La realidad es que la vida es mejor para la mayoría de los daneses de lo que es para los estadounidenses. Hay una razón por la cual Dinamarca siempre obtiene un lugar mucho mejor que Estados Unidos en las mediciones de felicidad y satisfacción de vida.

¿Acaso Dinamarca es socialista?

El libertario Instituto Cato dice que no: “Dinamarca tiene una fuerte economía de libre mercado, además de sus transferencias del Estado del bienestar y un alto gasto gubernamental”. Esa es una clasificación que da qué pensar.

Es cierto que Dinamarca no encaja para nada en la definición clásica de socialismo, que incluye la propiedad de los medios de producción en manos del gobierno. Es en cambio socialdemócrata: una economía de mercado en la que las desventajas del capitalismo se mitigan por la acción gubernamental, que incluye una red de seguridad social muy fuerte.

Sin embargo, los estadounidenses conservadores —como Regan de Fox— siguen desdibujando sistemáticamente la distinción entre socialdemocracia y socialismo. En 2008, John McCain acusó a Barack Obama de querer el socialismo, básicamente porque Obama hizo un llamado a expandir la cobertura de salud. En 2012, Mitt Romney declaró que Obama sacaba sus ideas de los “socialdemócratas de Europa”.

En otras palabras, en el discurso político estadounidense, a cualquiera que quiera hacer la vida menos desagradable, brutal y corta en una economía de mercado se le acusa de socialista.

Esa campaña de desprestigio ha tenido un efecto predecible: tarde o temprano, si llamas “socialismo” a cualquier intento de mejorar la vida de los estadounidenses, mucha gente concluirá que el socialismo está bien.

Una encuesta reciente de Gallup descubrió que la mayoría de los electores jóvenes y quienes se autodenominan demócratas prefieren el socialismo al capitalismo. Sin embargo, esto no quiere decir que decenas de millones de estadounidenses quieran que el gobierno se apodere de los altos mandos de la economía. Solo significa que a mucha gente que quiere que EE. UU. sea un poco más como Dinamarca se le llama socialista y acaba creyendo que el socialismo no es tan malo después de todo.

Lo mismo se puede decir de algunos políticos demócratas. Se ha dicho mucho de Alexandria Ocasio-Cortez, no solo debido a su victoria sorpresiva en las elecciones primarias, sino también porque se autodenomina socialista.
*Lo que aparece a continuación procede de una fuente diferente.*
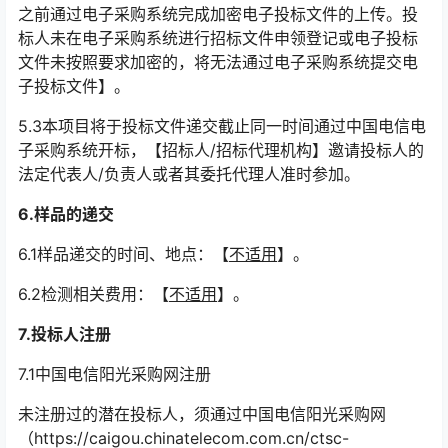
之前通过电子采购系统完成加密电子投标文件的上传。投
标人未在电子采购系统进行招标文件申领登记或电子投标
文件未按照要求加密的，将无法通过电子采购系统提交电
子投标文件】。
5.3本项目将于投标文件递交截止同一时间通过中国电信电
子采购系统开标，【招标人/招标代理机构】邀请投标人的
法定代表人/负责人或者其委托代理人准时参加。
6.
样品的递交
6.1样品递交的时间、地点：【
不适用
】。
6.2检测相关费用：【
不适用
】。
7.
投标人注册
7.1中国电信阳光采购网注册
未注册过的潜在投标人，须通过中国电信阳光采购网
（https://caigou.chinatelecom.com.cn/ctsc-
Sin embargo, su plataforma no tiene nada de socialista según la definición tradicional. Solo es abiertamente socialdemócrata.

Eso la coloca en línea con el resto de su partido. Siempre que leo artículos que cuestionan aquello que apoyan los demócratas, me pregunto si los escritores están prestando atención a lo que los candidatos están diciendo en términos de políticas. El Partido Demócrata de hoy en realidad está impresionantemente unificado en torno a metas socialdemócratas, mucho más que en el pasado.

Es cierto, hay diferencias entre las políticas y la estrategia retórica. ¿El impulso por la cobertura universal de salud debería incluir Medicare para todos o simplemente el derecho a que todos compren un programa Medicare mejorado? ¿Los demócratas deberían simplemente ignorar las calumnias de los republicanos acerca de sus ideas socialdemócratas o deberían tratar de convertir la mancha “socialista” en una insignia de honor?

No obstante, estas no son divisiones muy profundas, sin duda nada cercano a las divisiones entre los liberales y los centristas que fracturaron al partido hace un par de décadas.

El hecho indiscutible es que hay más miseria en Estados Unidos de la que debería. Todos los demás países avanzados tienen atención médica universal y una red social mucho más fuerte de la imperante en EE. UU., y no debería ser así.